Three organizations are pushing to have their packaging types accepted at MRFs, but six nonprofit recycling groups are pushing back.

The Institute of Scrap Recycling Industries’ (ISRI) MRF Council was scheduled to hear presentations this morning (Nov. 7) from Keurig Green Mountain, the Foodservice Packaging Institute (FPI) and the Hefty EnergyBag Program. They were expected to argue in favor of MRFs accepting three categories of packaging: K-Cups, takeout food and drink packaging, and rarely recycled plastics (multilayer films, expanded polystyrene, utensils, etc.) collected in separate bags for energy recovery.

The three organizations have been involved in efforts to expand acceptance of their materials in residential recycling programs.

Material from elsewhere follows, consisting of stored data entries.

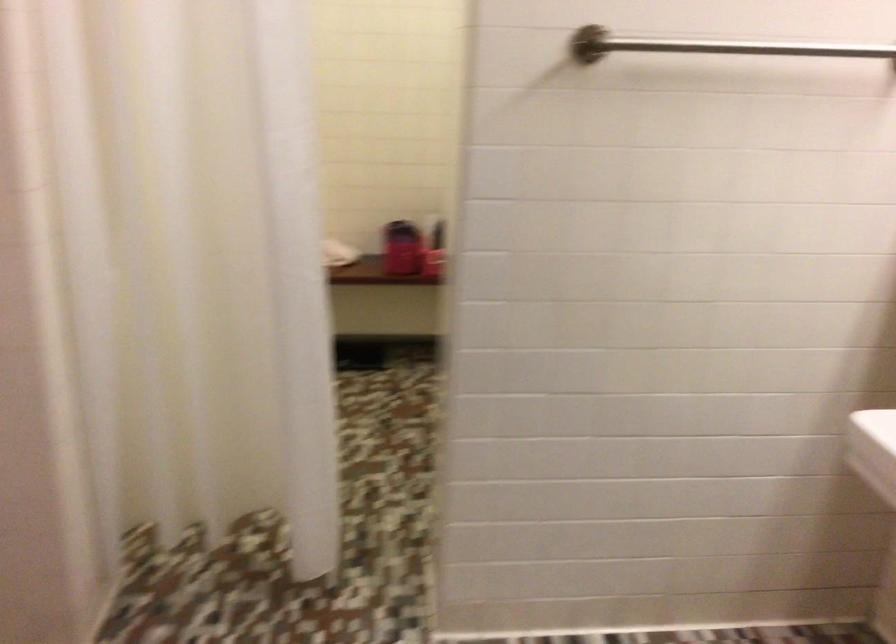 Find where to grip the metal grab bar. Please return your answer as a coordinate pair (x, y).

(711, 46) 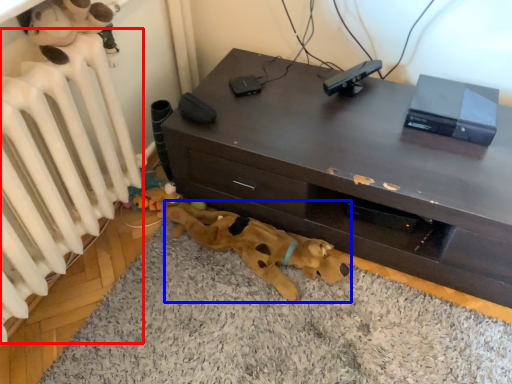 Question: Which point is further to the camera, radiator (highlighted by a red box) or toy (highlighted by a blue box)?

Choices:
 (A) radiator
 (B) toy

Answer: (B) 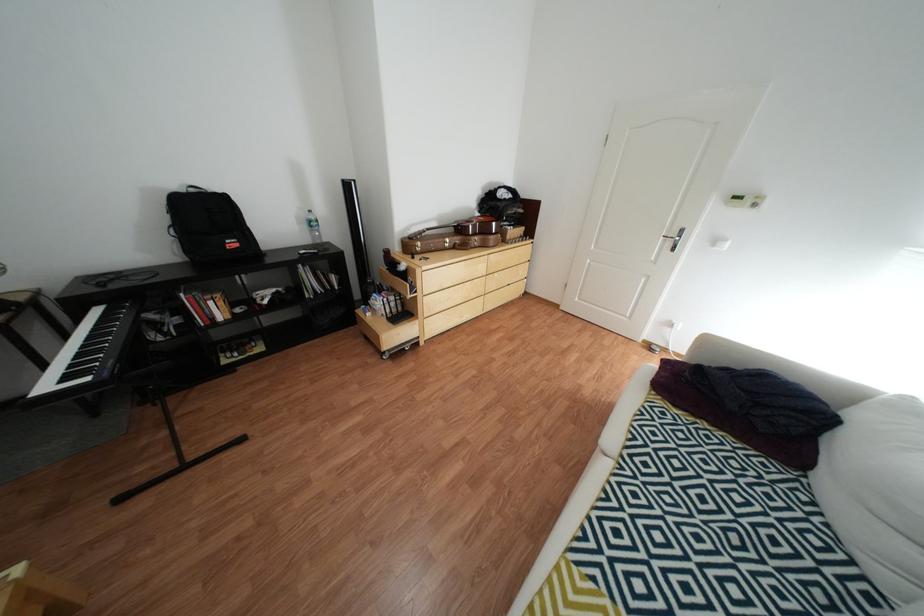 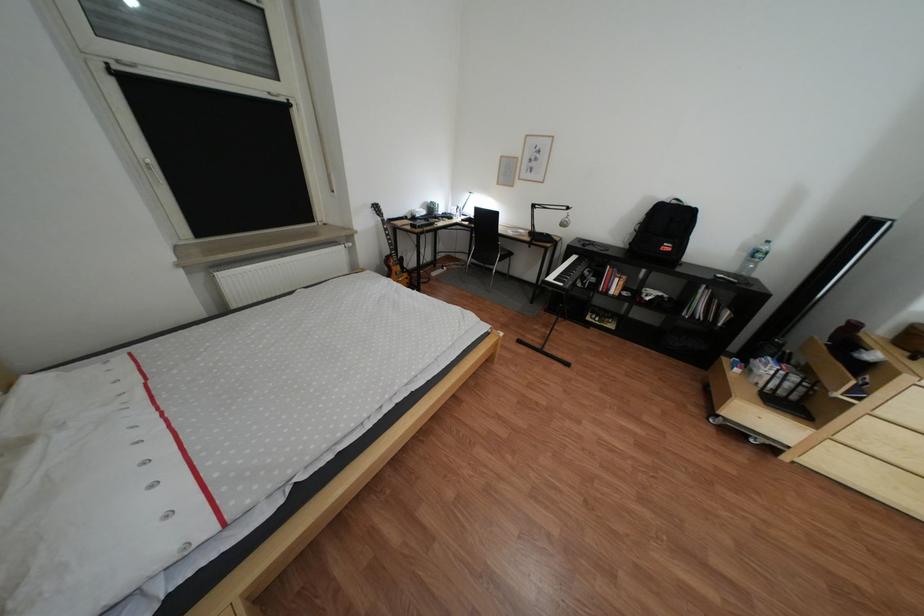 Find the pixel in the second image that matches point (117, 286) in the first image.

(600, 246)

Their appearance at the meeting was driven largely by ISRI’s paper industry representatives, who worry the addition of the new packaging types could contaminate fiber bales.

In a letter, six nonprofit recycling companies are pushing back against adding the packaging categories to programs. Community Conservation Centers of Berkeley, Calif.; Eco-Cycle of Boulder, Colo.; Ecology Center of Berkeley; Eureka Recycling of Minneapolis; Recycle Ann Arbor of Ann Arbor, Mich.; and Tri-CED Community Recycling of Union City, Calif. wrote a letter to ISRI detailing their objections.

“While we are excited by opportunities to increase recycling, we believe that given the current importance of material quality and potential issues of contamination these materials bring, the lack of clarity on market acceptance and demand for these items, relatively small diversion potentials and the potential to confuse residents through conflicting educational messages, now is not the time to add these materials at MRFs,” according to their Nov. 6 letter. “We ask ISRI not to add these items as acceptable in any stream.”

The presentations were held as part of ISRI’s Fall 2017 Board of Directors meeting in Washington, D.C. After the three 45-minute presentations, representatives of Keurig, the FPI and the Hefty EnergyBag program were to be asked to leave the room before a discussion of the proposals. ISRI develops and maintains specifications that ease the trade of recyclables leaving MRFs. In this case, no specifications have been yet proposed for recovered K-Cups, takeout packaging or the rarely recycled plastics.

Anti-incineration group GAIA has been working to rally opposition to the Hefty EnergyBag program, which is supported by the Dow Chemical Co. GAIA recently organized an online pledge to oppose efforts to expand the program, which involves collecting rarely recycled plastics at the curb so they can be taken to facilities for energy recovery.